Quick Links

Re: Draft for basic NUMA observability

From:	Jakub Wartak <jakub(dot)wartak(at)enterprisedb(dot)com>
To:	Bertrand Drouvot <bertranddrouvot(dot)pg(at)gmail(dot)com>
Cc:	Andres Freund <andres(at)anarazel(dot)de>, PostgreSQL Hackers <pgsql-hackers(at)postgresql(dot)org>
Subject:	Re: Draft for basic NUMA observability
Date:	2025-03-04 10:48:31
Message-ID:	CAKZiRmwiLyLbLjoWsC7KrdFha9XcHyfG3BMmVQYRxvdJwgSq_A@mail.gmail.com
Views:	Whole Thread \| Raw Message \| Download mbox \| Resend email
Thread:
Lists:	pgsql-hackers

Hi!

On Thu, Feb 27, 2025 at 4:34 PM Bertrand Drouvot
<bertranddrouvot(dot)pg(at)gmail(dot)com> wrote:

> I did some tests and it looks like it's giving correct results. I don't see -2
> anymore and every backend reports correct distribution (with or without hp,
> with "small" or "large" shared buffer).

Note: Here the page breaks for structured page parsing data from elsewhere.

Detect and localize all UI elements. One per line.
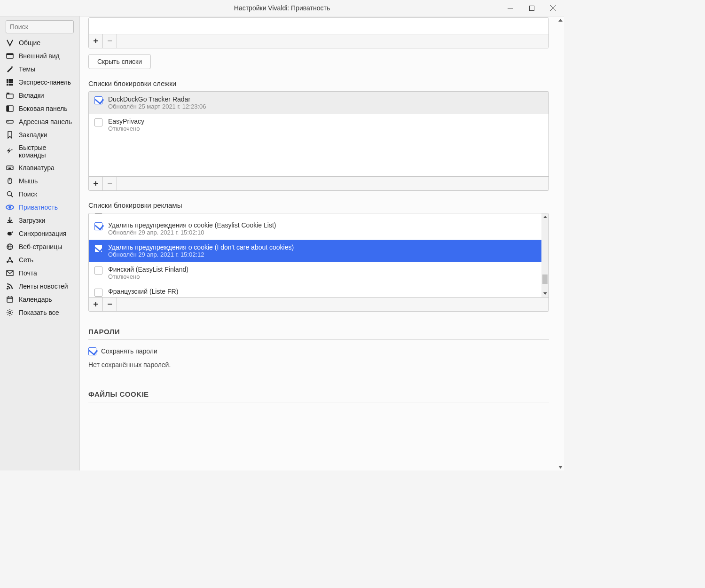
search-input[interactable] xyxy=(6,20,74,33)
svg-point-43 xyxy=(7,288,8,290)
list-item-checkbox[interactable] xyxy=(94,289,102,297)
sidebar-item-keyboard[interactable]: Клавиатура xyxy=(0,161,79,174)
list-item-checkbox[interactable] xyxy=(94,244,102,252)
svg-point-24 xyxy=(8,167,8,168)
svg-rect-10 xyxy=(7,81,8,83)
list-item-title: Удалить предупреждения о cookie (Easylis… xyxy=(108,221,536,229)
add-tracker-list-button[interactable]: + xyxy=(89,177,103,190)
list-item[interactable]: Удалить предупреждения о cookie (I don't… xyxy=(89,240,541,262)
scroll-up-icon[interactable] xyxy=(541,213,548,220)
sidebar-item-panel[interactable]: Боковая панель xyxy=(0,102,79,115)
svg-rect-44 xyxy=(7,297,13,302)
sidebar-item-appearance[interactable]: Внешний вид xyxy=(0,49,79,63)
sidebar-item-themes[interactable]: Темы xyxy=(0,63,79,76)
svg-rect-17 xyxy=(7,93,9,94)
titlebar: Настройки Vivaldi: Приватность xyxy=(0,0,564,16)
sidebar-item-calendar[interactable]: Календарь xyxy=(0,293,79,306)
svg-rect-12 xyxy=(11,81,13,83)
vivaldi-icon xyxy=(6,39,14,47)
sidebar-item-sync[interactable]: Синхронизация xyxy=(0,227,79,240)
ad-blocklist: ОтключеноУдалить предупреждения о cookie… xyxy=(88,213,549,312)
sidebar-item-mail[interactable]: Почта xyxy=(0,267,79,280)
sidebar-item-feeds[interactable]: Ленты новостей xyxy=(0,280,79,293)
minimize-button[interactable] xyxy=(499,0,521,16)
address-icon xyxy=(6,118,14,126)
no-saved-passwords-text: Нет сохранённых паролей. xyxy=(88,361,549,368)
scroll-thumb[interactable] xyxy=(542,274,548,284)
list-item-checkbox[interactable] xyxy=(94,222,102,230)
sidebar: ОбщиеВнешний видТемыЭкспресс-панельВклад… xyxy=(0,16,80,470)
custom-sources-list: + − xyxy=(88,17,549,48)
tracker-blocklist: DuckDuckGo Tracker RadarОбновлён 25 март… xyxy=(88,91,549,191)
sidebar-item-label: Закладки xyxy=(19,131,47,139)
downloads-icon xyxy=(6,216,14,225)
scroll-down-icon[interactable] xyxy=(557,463,564,470)
list-item[interactable]: Финский (EasyList Finland)Отключено xyxy=(89,262,541,284)
main-scrollbar[interactable] xyxy=(557,16,564,470)
scroll-down-icon[interactable] xyxy=(541,290,548,297)
sidebar-item-network[interactable]: Сеть xyxy=(0,253,79,267)
sidebar-item-privacy[interactable]: Приватность xyxy=(0,201,79,214)
speed-dial-icon xyxy=(6,78,14,86)
list-item[interactable]: Удалить предупреждения о cookie (Easylis… xyxy=(89,218,541,240)
sidebar-item-label: Веб-страницы xyxy=(19,243,62,251)
close-button[interactable] xyxy=(542,0,564,16)
tabs-icon xyxy=(6,91,14,100)
svg-point-25 xyxy=(9,167,10,168)
svg-line-32 xyxy=(11,196,13,197)
list-item[interactable]: Отключено xyxy=(89,213,541,218)
list-item-subtitle: Обновлён 29 апр. 2021 г. 15:02:10 xyxy=(108,229,536,236)
maximize-button[interactable] xyxy=(521,0,542,16)
list-item-title: Французский (Liste FR) xyxy=(108,288,536,295)
sidebar-item-bookmarks[interactable]: Закладки xyxy=(0,128,79,141)
svg-rect-14 xyxy=(9,84,11,86)
remove-source-button[interactable]: − xyxy=(103,34,117,48)
gear-icon xyxy=(6,308,14,317)
sidebar-item-label: Общие xyxy=(19,39,40,47)
remove-tracker-list-button[interactable]: − xyxy=(103,177,117,190)
keyboard-icon xyxy=(6,164,14,172)
list-item[interactable]: Французский (Liste FR) xyxy=(89,284,541,297)
list-item[interactable]: EasyPrivacyОтключено xyxy=(89,114,548,136)
list-item-subtitle: Отключено xyxy=(108,273,536,280)
sidebar-item-gear[interactable]: Показать все xyxy=(0,306,79,319)
save-passwords-row[interactable]: Сохранять пароли xyxy=(88,346,549,355)
svg-point-21 xyxy=(8,121,8,122)
sidebar-item-search[interactable]: Поиск xyxy=(0,188,79,201)
sidebar-item-label: Быстрые команды xyxy=(19,144,74,159)
ad-list-scrollbar[interactable] xyxy=(541,213,548,297)
svg-marker-57 xyxy=(543,216,547,218)
sidebar-item-tabs[interactable]: Вкладки xyxy=(0,89,79,102)
quick-icon: » xyxy=(6,147,14,156)
sidebar-item-label: Боковая панель xyxy=(19,105,67,112)
sidebar-item-quick[interactable]: »Быстрые команды xyxy=(0,141,79,161)
cookies-heading: ФАЙЛЫ COOKIE xyxy=(88,390,549,398)
list-item[interactable]: DuckDuckGo Tracker RadarОбновлён 25 март… xyxy=(89,92,548,114)
svg-marker-58 xyxy=(543,292,547,295)
sidebar-item-label: Приватность xyxy=(19,204,58,211)
add-ad-list-button[interactable]: + xyxy=(89,298,103,311)
sidebar-item-label: Сеть xyxy=(19,256,33,264)
add-source-button[interactable]: + xyxy=(89,34,103,48)
themes-icon xyxy=(6,65,14,73)
list-item-checkbox[interactable] xyxy=(94,118,102,126)
list-item-checkbox[interactable] xyxy=(94,96,102,104)
sidebar-item-vivaldi[interactable]: Общие xyxy=(0,36,79,49)
svg-line-55 xyxy=(8,314,8,315)
sidebar-item-label: Темы xyxy=(19,65,35,73)
remove-ad-list-button[interactable]: − xyxy=(103,298,117,311)
sidebar-item-speed-dial[interactable]: Экспресс-панель xyxy=(0,76,79,89)
sidebar-item-address[interactable]: Адресная панель xyxy=(0,115,79,128)
hide-lists-button[interactable]: Скрыть списки xyxy=(88,54,151,69)
svg-rect-13 xyxy=(7,84,8,86)
sidebar-item-label: Вкладки xyxy=(19,92,44,99)
list-item-checkbox[interactable] xyxy=(94,213,102,214)
svg-rect-35 xyxy=(7,222,13,223)
sidebar-item-label: Синхронизация xyxy=(19,230,66,237)
list-item-checkbox[interactable] xyxy=(94,267,102,274)
scroll-up-icon[interactable] xyxy=(557,16,564,24)
sidebar-item-mouse[interactable]: Мышь xyxy=(0,174,79,188)
save-passwords-checkbox[interactable] xyxy=(88,347,96,355)
sidebar-item-web[interactable]: Веб-страницы xyxy=(0,240,79,253)
sidebar-item-downloads[interactable]: Загрузки xyxy=(0,214,79,227)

Cool! Attached is v7 that is fully green on cirrus CI that Andres
recommended, we will see how cfbot reacts to this. BTW docs are still
missing. When started with proper interleave=all with s_b=64GB,
hugepages and 4 NUMA nodes (1socket with 4 CCDs) after small pgbench:

postgres=# select buffers_used, buffers_unused from pg_buffercache_summary();
buffers_used | buffers_unused
--------------+----------------
170853 | 8217755
(
ostgres=# select numa_zone_id, count(*) from pg_buffercache_numa group
by numa_zone_id order by numa_zone_id;
DEBUG: NUMA: os_page_count=32768 os_page_size=2097152 pages_per_blk=0.003906
numa_zone_id | count
--------------+---------
0 | 42752
1 | 42752
2 | 42752
3 | 42597
| 8217755
Time: 5828.100 ms (00:05.828)
postgres=# select 3*42752+42597;
?column?
----------
170853

postgres=# select * from pg_shmem_numa_allocations order by numa_size
desc limit 12;
DEBUG: NUMA: page-faulting shared memory segments for proper NUMA readouts
name | numa_zone_id | numa_size
--------------------+--------------+-------------
Buffer Blocks | 0 | 17179869184
Buffer Blocks | 1 | 17179869184
Buffer Blocks | 3 | 17179869184
Buffer Blocks | 2 | 17179869184
Buffer Descriptors | 2 | 134217728
Buffer Descriptors | 1 | 134217728
Buffer Descriptors | 0 | 134217728
Buffer Descriptors | 3 | 134217728
Checkpointer Data | 1 | 67108864
Checkpointer Data | 0 | 67108864
Checkpointer Data | 2 | 67108864
Checkpointer Data | 3 | 67108864

Time: 68.579 ms

> A few random comments:
>
> === 1
>
[..]
> I think that the if (query_numa) check should also wrap that entire section of code.

Done.

> === 2
>
> + if (query_numa)
> + {
> + blk2page = (int) i * pages_per_blk;
> + j = 0;
> + do
> + {
>
> This check is done for every page. I wonder if it would not make sense
> to create a brand new function for pg_buffercache_numa and just let the
> current pg_buffercache_pages() as it is. That said it would be great to avoid
> code duplication as much a possible though, maybe using a shared
> populate_buffercache_entry() or such helper function?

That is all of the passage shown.